In the documentation of primer.py:

However this must be considered as an *implementation detail*: `C_1` 
and `C_2` are incomparable categories, then the order in which they 
appear must be mathematically irrelevant:

I guess there is "If" missing after the first colon.

In sage/misc/c3_controlled.pyx, line 123: Should be "classes that an object inherits from.", not "classes that an object inherit from."
... line 139, "However, this has several inconvenients:" I guess this should be "However, this has several drawbacks" or "However, this is inconvenient in several regards" or so.

Do I understand correctly: As you outline in lines 148-166, the creation of classes will become slower (O(n^3) instead of O(n^2) for getting the MRO, etc) if one explicitly puts the desired MRO into a long list of bases. This would certainly be a reason for an increased startup time and other regressions. Therefore, in a first step, you compute short lists of bases that ensure that the C3 algorithm still reconstruct the intended MRO. However, is this additional step (namely: Computing lists of bases) takes some time, not affecting the startup time?

I still have to read the actual code (and not just the documentation). One question, though, which is in the spirit of #11935. In sage.categories.category, you have

        (result, bases) = C3_sorted_merge([cat._all_super_categories 
                                           for cat in self._super_categories] + 
                                          [self._super_categories], 
                                          key = attrcall('_cmp_key')) 
        self._super_categories_for_classes = bases 
        return [self] + result

I guess in many cases the result will be the same up to the base rings. Shouldn't we think of a way to avoid duplication of work? I could imagine that here is the reason for the startup time regression.
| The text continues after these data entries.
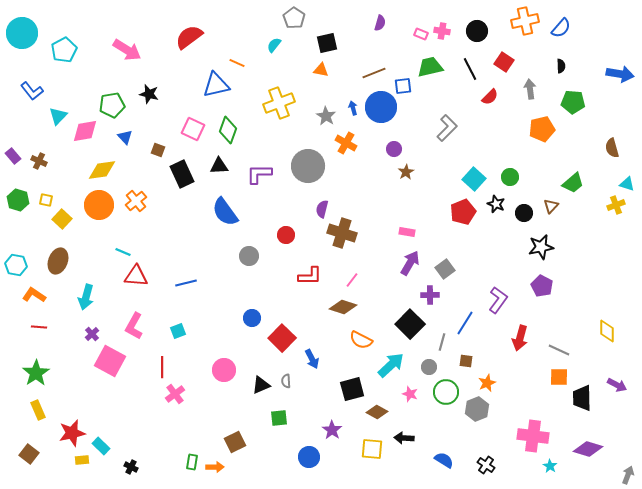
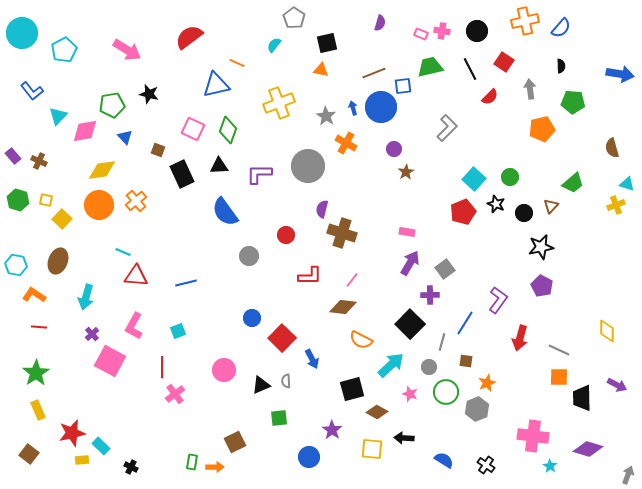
brown diamond at (343, 307): rotated 12 degrees counterclockwise
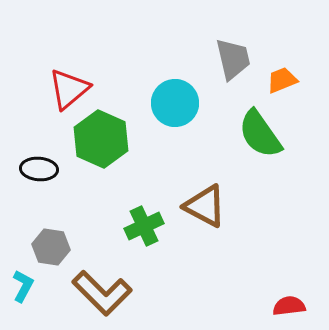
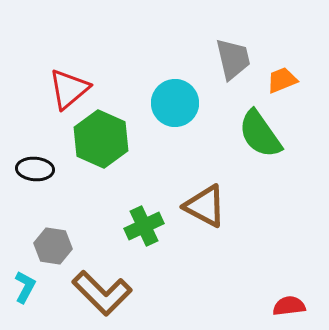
black ellipse: moved 4 px left
gray hexagon: moved 2 px right, 1 px up
cyan L-shape: moved 2 px right, 1 px down
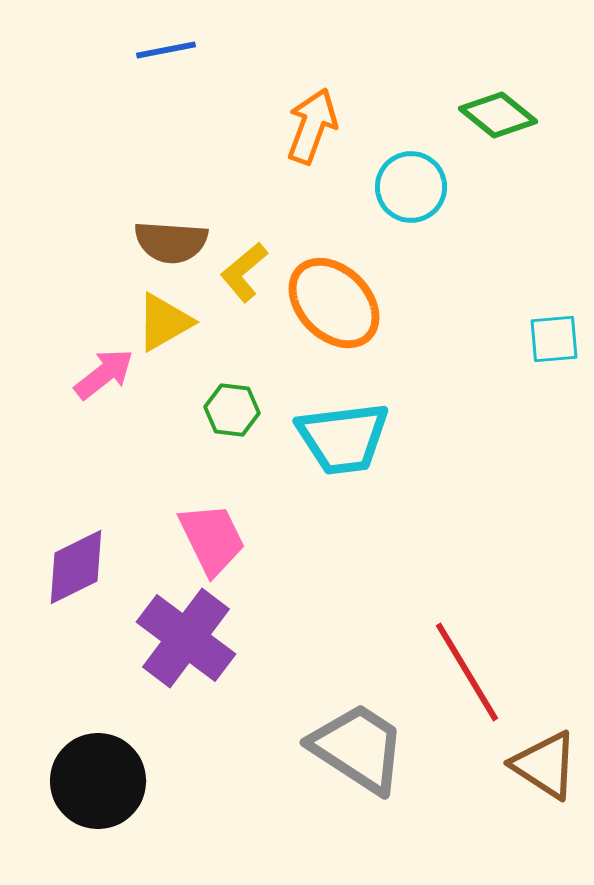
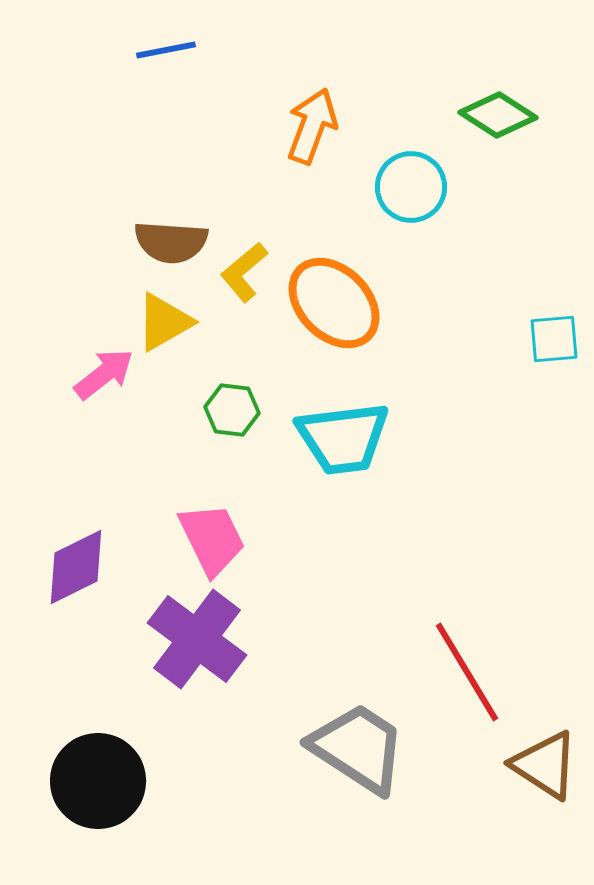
green diamond: rotated 6 degrees counterclockwise
purple cross: moved 11 px right, 1 px down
nthiery commented 11 years ago

comment:23

Replying to @simon-king-jena:

Some random remarks:

Why is Category._cmp_key a cached method and not a lazy attribute?

Why is CategoryWithParameters._cmp_key a method and not a lazy attribute or at least a cached method?

To be discussed. If I remember correctly, it's slightly easier to use super in cached methods than attributes, but I guess both would work.

Why has this example
sage: Groups().example().algebra(ZZ).categories()
...
been completely removed from sage/categories/groups.py? Similarly sage: Modules(Integers(9)).all_super_categories() from sage/categories/modules.py etc.

Because they neither bring useful test or information, and need to be updated whenever the category order changes which is a good source of conflicts.

In the documentation of primer.py:
However this must be considered as an *implementation detail*: `C_1` 
and `C_2` are incomparable categories, then the order in which they 
appear must be mathematically irrelevant:
I guess there is "If" missing after the first colon.
In sage/misc/c3_controlled.pyx, line 123: Should be "classes that an object inherits from.", not "classes that an object inherit from."

... line 139, "However, this has several inconvenients:" I guess this should be "However, this has several drawbacks" or "However, this is inconvenient in several regards" or so.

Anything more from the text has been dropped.